Whenever I try to connect to you, it just says 'Due to network problems, unable to connect to player at this time'


----------



## rich-hill

lol u gave up second race


----------



## Jim W

rich-hill said:


> lol u gave up second race


sorry yeah - I wasn't expecting it to go through... i didnt get change to change car.


----------



## nicp2007

ready for some racing!!!


----------



## Jim W

How i love the drifting. Oh my


----------



## rich-hill

time for some sideways veyron Jim


----------



## rich-hill

mog got ypu in now


----------



## rich-hill

High scores are no good when you don't finish


----------



## Lloyd71

High as in 'double' you mean? 

BTW has anyone actually turned up for this besides me and rich? I've freed some space on my friends list now but nobody seems to be online from the list.


----------



## Lloyd71

Meh, I've gone offline to get something to eat. I'll be back on later.


----------



## Auto Finesse

dam sorry guys im running a bit late, il be home soon


----------



## nicp2007

i'm here :thumb:

the mrs is out till 10 so will still be here all night :thumb:


----------



## Jim W

just finished my tea - sorry to have to leave you all earlier.

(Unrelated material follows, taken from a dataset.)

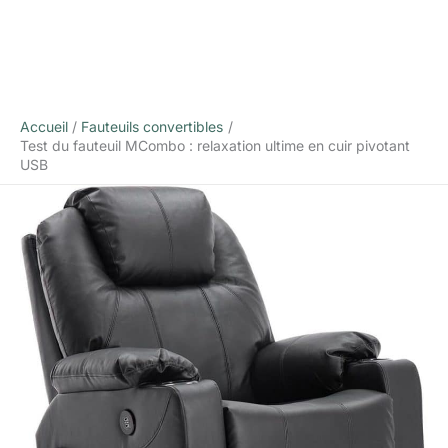
Accueil
Fauteuils convertibles
Test du fauteuil MCombo : relaxation ultime en cuir pivotant
USB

got the steering wheel here now - will be setting this up and having a play in Free Mode first


----------



## rich-hill

thoughs back online post tags now please,


----------



## Lloyd71

I'll be back on in a while. Possibly.


----------



## rich-hill

my veyron has just been destroyed by a datson!!!


----------



## nicp2007

i'm here


----------



## Jim W

my god the wheel is hard.. need to find a decent surface to strap it to - bit difficult on youjr knee!!


----------



## rich-hill

Jim take on the `Datson!


----------



## Jim W

im on the wheel, cant do drag with this. can't you hear my mic?? lets try a few drifts again. im going to be shocking, whatever we do. Wheel = very hard


----------



## rich-hill

ONly 26 for the 1 mile, the guy that beat me earlier was doing it in 22, not sure how he did that


----------



## Auto Finesse

Whats happening with you guys, dont you have mics?


----------



## Jim W

I do, but, it appears not to be working. Fed up with sterring-wheel already


----------



## nicp2007

someone invite me in!


----------



## Jim W

*loads back up the controller now, steering is hilariously difficult (plus, doesnt apear to support headset)*


----------



## Brazo

Soz james was in a private race with some mates!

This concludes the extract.